My father told me when I was nineteen that no one in the United States would ever understand me or my work and that I should consider living in Mexico. I did consider it but stayed on, never dreaming he could have known anything. And at last it came to me: Being understood is not something I can understand. What he failed to predict was that some of my paintings would genuinely frighten my clients. Occasionally one will shudder and ask in a tremulous voice, "Is my painting going to look like your work?" and I assure them that certainly it will not.
Family and artists have always influenced my work but my connection to nature is surely the strongest tie to the spirit world I hope to portray. The myths and visions present themselves and somehow, I am able to see and render them. This must be what is referred to as a gift.
My family continues to be a huge source of entertainment. Frances Nail, my mother now a writer, is a force for all to enjoy with often hilarious and very moving personal essays or memoirs. My daughter, Carrie Rodriguez, is the most marvelous musician and certainly worth googling. Sister Leslie Nail is the brain of our family, with a talent for editing and helping us to seem more intelligent. And then came husband Jim Swift, a talented broadcast journalist for KXAN TV, an NBC affiliate in Austin, Texas, who fits right in with the clan.

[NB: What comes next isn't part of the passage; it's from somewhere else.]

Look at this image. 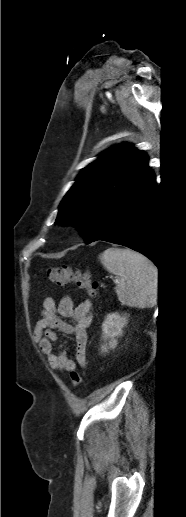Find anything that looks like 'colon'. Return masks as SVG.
Wrapping results in <instances>:
<instances>
[{"label": "colon", "instance_id": "obj_1", "mask_svg": "<svg viewBox=\"0 0 186 517\" xmlns=\"http://www.w3.org/2000/svg\"><path fill=\"white\" fill-rule=\"evenodd\" d=\"M49 281L58 286H65L75 283L78 287L85 289L91 296H96L98 292V282L92 281L88 276L70 266L63 265L50 267L46 271ZM71 382L74 387H79L83 381L82 375L75 369L70 373Z\"/></svg>", "mask_w": 186, "mask_h": 517}]
</instances>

"No words seem capable of capturing the influences involved in what is visual. You can grow up in your mother's studio as I did in Frances Nail's. You can mingle your entire life with her teachers and friends, the likes of Dorothy Hood and Karen Kuykendall.... or your own teachers and friends, the likes of Kenneth Zonker and Judy Jensen. Most profoundly though, I recall a total immersion in the natural world, out of body experiences, and trails leading into the deepest and wildest places I could find. The earth offers an infinite abundance."
On my studio door you'll find my favorite quote:
"The true artist is responsible to no one but himself. He donates to the centuries to come only his works; he stands surely for himself alone. He dies without issue. He was his own king, his own priest, and his own god."